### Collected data

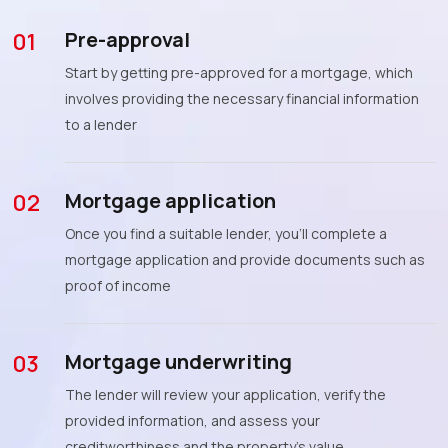
Pre-approval
01
Start by getting pre-approved for a mortgage, which
involves providing the necessary financial information
to a lender
Mortgage application
02
Once you find a suitable lender, you'll complete a
mortgage application and provide documents such as
proof of income
Mortgage underwriting
03
The lender will review your application, verify the
provided information, and assess your
creditworthiness and the property's value.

### Work instructions
Without the pictures, give the entries above back exactly.

### Answer area
Pre-approval
01
Start by getting pre-approved for a mortgage, which
involves providing the necessary financial information
to a lender
Mortgage application
02
Once you find a suitable lender, you'll complete a
mortgage application and provide documents such as
proof of income
Mortgage underwriting
03
The lender will review your application, verify the
provided information, and assess your
creditworthiness and the property's value.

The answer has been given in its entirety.